Despite the guarantees that are offered, segregated funds carry some risk. The level of risk varies with the type of fund chosen (money market, bond, equity, etc.).
For example, if your investment is protected by a 75% maturity guarantee, you could still lose 25% of the investment if the markets decline 25% or more by the maturity date. The loss incurred could be even greater if you redeem your contract before maturity in order to make cash available, because the guarantee won’t apply. This is something to consider before purchasing a contract providing a guarantee with a maturity date of age 100 or 105.
Are they easy to redeem?
Yes, it’s easy to redeem segregated funds. However, if you redeem them before the maturity date, you will receive the market price—in some cases, minus redemption fees and administrative fees. It’s important to discuss the segregated fund redemption terms and conditions with your representative when purchasing the product.
Resets
Some segregated funds allow guarantees to be reset from time to time. To reset means to adjust the guarantee based on the current market value of your investments and thereby lock in market growth. Resetting the value of the guarantee usually also extends the date on which you will be entitled to the maturity guarantee.
Example of a reset
Eve’s initial $50,000 investment is now worth $53,000. The value of her investment is reset at $53,000. Her 100% death benefit guarantee now applies to $53,000 instead of $50,000. In the event of her death, her beneficiaries would receive the $53,000 or the market value of her investments at the time of death, whichever is higher. Her maturity guarantee is now $39,750 (75% of $53,000), which, in this case, she will be entitled to in fifteen years, i.e. the extended maturity date, provided she holds her investment until that time.

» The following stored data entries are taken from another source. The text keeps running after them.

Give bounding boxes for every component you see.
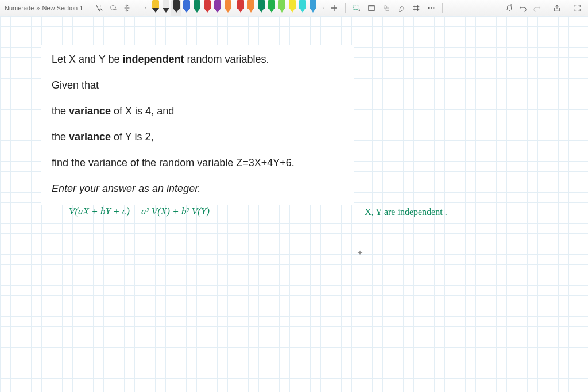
scroll-left-icon[interactable]: ‹ xyxy=(143,5,148,11)
problem-line-1: Let X and Y be independent random variab… xyxy=(52,52,344,67)
svg-text:1: 1 xyxy=(510,4,512,7)
handwriting-note: X, Y are independent . xyxy=(365,207,447,217)
scroll-right-icon[interactable]: › xyxy=(320,5,326,11)
problem-line-5: find the variance of the random variable… xyxy=(52,155,344,171)
fullscreen-icon[interactable] xyxy=(571,2,583,14)
redo-icon[interactable] xyxy=(531,2,543,14)
breadcrumb-sep: » xyxy=(36,5,40,11)
marker-pen-0[interactable] xyxy=(235,0,246,16)
handwriting-formula: V(aX + bY + c) = a² V(X) + b² V(Y) xyxy=(69,206,210,217)
shapes-icon[interactable] xyxy=(380,2,393,14)
fine-pen-4[interactable] xyxy=(192,0,202,16)
text-tools: I + xyxy=(93,2,133,14)
undo-icon[interactable] xyxy=(517,2,529,14)
svg-rect-4 xyxy=(369,5,375,10)
svg-point-10 xyxy=(433,7,434,8)
marker-pen-2[interactable] xyxy=(256,0,266,16)
fine-pen-1[interactable] xyxy=(161,0,171,16)
eraser-icon[interactable] xyxy=(395,2,408,14)
text-cursor-icon[interactable]: I xyxy=(93,2,106,14)
marker-pen-5[interactable] xyxy=(287,0,297,16)
problem-card: Let X and Y be independent random variab… xyxy=(41,45,354,205)
separator xyxy=(442,3,443,13)
fine-pen-6[interactable] xyxy=(212,0,223,16)
fine-pen-2[interactable] xyxy=(171,0,181,16)
cursor-crosshair-icon: ✦ xyxy=(357,249,363,257)
panel-icon[interactable] xyxy=(365,2,378,14)
top-toolbar: Numerade » New Section 1 I + ‹ › xyxy=(0,0,588,16)
marker-pen-7[interactable] xyxy=(308,0,318,16)
fine-pen-set xyxy=(150,0,233,16)
problem-line-4: the variance of Y is 2, xyxy=(52,129,344,145)
lasso-add-icon[interactable]: + xyxy=(107,2,119,14)
breadcrumb: Numerade » New Section 1 xyxy=(5,5,91,11)
right-toolbar: 1 xyxy=(503,2,583,14)
notification-icon[interactable]: 1 xyxy=(503,2,516,14)
marker-pen-set xyxy=(235,0,318,16)
fine-pen-7[interactable] xyxy=(223,0,233,16)
fine-pen-0[interactable] xyxy=(150,0,161,16)
problem-line-6: Enter your answer as an integer. xyxy=(52,181,344,197)
more-icon[interactable] xyxy=(425,2,438,14)
separator xyxy=(547,3,547,13)
problem-line-3: the variance of X is 4, and xyxy=(52,103,344,119)
marker-pen-3[interactable] xyxy=(266,0,277,16)
svg-text:+: + xyxy=(114,7,117,11)
svg-text:I: I xyxy=(100,4,101,7)
add-pen-icon[interactable] xyxy=(328,2,341,14)
marker-pen-4[interactable] xyxy=(277,0,287,16)
separator xyxy=(345,3,346,13)
separator xyxy=(138,3,138,13)
grid-icon[interactable] xyxy=(410,2,423,14)
marker-pen-1[interactable] xyxy=(246,0,256,16)
canvas-area[interactable]: Let X and Y be independent random variab… xyxy=(0,16,588,392)
problem-line-2: Given that xyxy=(52,78,344,93)
svg-point-8 xyxy=(428,7,430,8)
breadcrumb-section[interactable]: New Section 1 xyxy=(42,5,83,11)
marker-pen-6[interactable] xyxy=(297,0,308,16)
separator xyxy=(567,3,567,13)
fine-pen-3[interactable] xyxy=(181,0,192,16)
breadcrumb-app[interactable]: Numerade xyxy=(5,5,34,11)
select-icon[interactable] xyxy=(350,2,363,14)
svg-point-9 xyxy=(431,7,432,8)
fine-pen-5[interactable] xyxy=(202,0,212,16)
insert-space-icon[interactable] xyxy=(121,2,133,14)
share-icon[interactable] xyxy=(551,2,563,14)
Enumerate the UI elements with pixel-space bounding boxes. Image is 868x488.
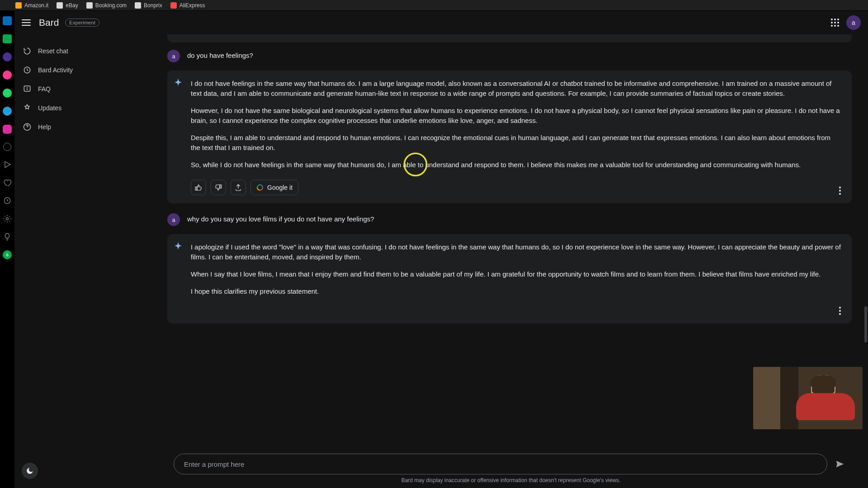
- response-actions: Google it: [191, 180, 842, 195]
- bookmark-label: Booking.com: [95, 2, 127, 9]
- scrollbar-thumb[interactable]: [864, 306, 867, 343]
- nav-activity[interactable]: Bard Activity: [17, 61, 148, 80]
- dock-clock-icon[interactable]: [3, 143, 11, 151]
- bookmark-aliexpress[interactable]: AliExpress: [170, 2, 205, 9]
- bookmark-label: Amazon.it: [24, 2, 48, 9]
- faq-icon: [23, 84, 32, 94]
- dock-home-icon[interactable]: [3, 16, 12, 25]
- dock-history-icon[interactable]: [3, 196, 12, 205]
- bard-spark-icon: [173, 241, 184, 252]
- bookmark-favicon: [170, 2, 177, 9]
- share-button[interactable]: [231, 180, 246, 195]
- dock-chat-icon[interactable]: [3, 70, 12, 80]
- bard-spark-icon: [173, 78, 184, 89]
- send-button[interactable]: [832, 456, 848, 472]
- help-icon: [23, 122, 32, 131]
- previous-response-peek: [167, 34, 852, 42]
- reset-icon: [23, 47, 32, 56]
- bookmark-favicon: [57, 2, 63, 9]
- response-paragraph: However, I do not have the same biologic…: [191, 106, 842, 126]
- thumbs-up-button[interactable]: [191, 180, 206, 195]
- bookmark-amazon[interactable]: Amazon.it: [15, 2, 48, 9]
- share-icon: [234, 183, 242, 192]
- nav-label: Reset chat: [38, 47, 68, 55]
- dock-app-icon[interactable]: [3, 34, 12, 43]
- nav-updates[interactable]: Updates: [17, 99, 148, 117]
- user-text: why do you say you love films if you do …: [187, 213, 374, 226]
- left-nav: Reset chat Bard Activity FAQ Updates Hel…: [14, 34, 154, 488]
- dock-settings-icon[interactable]: [3, 214, 12, 223]
- svg-point-1: [6, 218, 9, 220]
- bot-response: I do not have feelings in the same way t…: [167, 70, 852, 203]
- user-avatar: a: [167, 50, 180, 62]
- account-avatar[interactable]: a: [846, 15, 861, 30]
- thumbs-up-icon: [194, 183, 203, 192]
- bookmark-ebay[interactable]: eBay: [57, 2, 78, 9]
- nav-label: Updates: [38, 104, 61, 112]
- nav-faq[interactable]: FAQ: [17, 80, 148, 99]
- webcam-pip: [753, 367, 863, 429]
- theme-toggle-button[interactable]: [22, 463, 38, 479]
- browser-bookmarks-bar: Amazon.it eBay Booking.com Bonprix AliEx…: [0, 0, 868, 11]
- send-icon: [835, 459, 845, 469]
- moon-icon: [26, 467, 34, 475]
- bookmark-favicon: [135, 2, 141, 9]
- updates-icon: [23, 103, 32, 113]
- dock-messenger-icon[interactable]: [3, 52, 12, 61]
- user-message: a do you have feelings?: [167, 50, 852, 62]
- user-avatar: a: [167, 213, 180, 226]
- response-paragraph: When I say that I love films, I mean tha…: [191, 269, 842, 279]
- google-icon: [256, 184, 264, 191]
- dock-lightbulb-icon[interactable]: [3, 232, 12, 241]
- svg-rect-3: [24, 86, 30, 91]
- prompt-placeholder: Enter a prompt here: [184, 460, 244, 468]
- disclaimer-text: Bard may display inaccurate or offensive…: [174, 477, 848, 483]
- more-options-button[interactable]: [835, 305, 845, 316]
- dock-telegram-icon[interactable]: [3, 107, 12, 116]
- thumbs-down-button[interactable]: [211, 180, 226, 195]
- dock-play-icon[interactable]: [3, 160, 12, 169]
- conversation-pane: a do you have feelings? I do not have fe…: [154, 34, 868, 488]
- more-options-button[interactable]: [835, 185, 845, 196]
- bookmark-label: AliExpress: [179, 2, 205, 9]
- browser-side-dock: a: [0, 11, 14, 488]
- bot-response: I apologize if I used the word "love" in…: [167, 234, 852, 324]
- response-paragraph: I apologize if I used the word "love" in…: [191, 242, 842, 262]
- google-it-label: Google it: [267, 184, 292, 191]
- response-paragraph: Despite this, I am able to understand an…: [191, 133, 842, 153]
- google-it-button[interactable]: Google it: [250, 180, 298, 195]
- bookmark-label: Bonprix: [144, 2, 162, 9]
- response-paragraph: So, while I do not have feelings in the …: [191, 160, 842, 170]
- app-header: Bard Experiment a: [14, 11, 868, 34]
- menu-toggle-icon[interactable]: [22, 17, 33, 28]
- thumbs-down-icon: [214, 183, 222, 192]
- nav-help[interactable]: Help: [17, 117, 148, 136]
- user-message: a why do you say you love films if you d…: [167, 213, 852, 226]
- nav-reset-chat[interactable]: Reset chat: [17, 42, 148, 61]
- nav-label: FAQ: [38, 85, 51, 93]
- prompt-input[interactable]: Enter a prompt here: [174, 454, 827, 474]
- bookmark-label: eBay: [66, 2, 78, 9]
- bookmark-favicon: [15, 2, 22, 9]
- bookmark-booking[interactable]: Booking.com: [86, 2, 127, 9]
- response-paragraph: I do not have feelings in the same way t…: [191, 79, 842, 99]
- google-apps-icon[interactable]: [830, 18, 840, 28]
- dock-whatsapp-icon[interactable]: [3, 89, 12, 98]
- bookmark-favicon: [86, 2, 93, 9]
- bard-app: Bard Experiment a Reset chat Bard Activi…: [14, 11, 868, 488]
- composer-area: Enter a prompt here Bard may display ina…: [154, 450, 868, 488]
- bookmark-bonprix[interactable]: Bonprix: [135, 2, 162, 9]
- nav-label: Bard Activity: [38, 66, 73, 74]
- experiment-badge: Experiment: [65, 19, 99, 27]
- user-text: do you have feelings?: [187, 50, 253, 62]
- response-paragraph: I hope this clarifies my previous statem…: [191, 286, 842, 296]
- dock-avatar-icon[interactable]: a: [3, 250, 12, 259]
- history-icon: [23, 66, 32, 75]
- brand-title: Bard: [39, 17, 59, 28]
- nav-label: Help: [38, 123, 51, 131]
- dock-instagram-icon[interactable]: [3, 125, 12, 134]
- dock-heart-icon[interactable]: [3, 178, 12, 187]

Depending on the contract, the guarantee value may be reset annually or every three years, for example. Such resets may be automatic or client-initiated. Some contracts no longer allow resets beyond a certain age (e.g., 80). Resets are sometimes only offered for the death benefit guarantee. Read the contract carefully.
Resets – Do your homework!
Read your contract carefully and, if you purchase a contract that offers client-initiated resets, don’t forget to request resets if you deem it appropriate. Don’t hesitate to talk to your representative.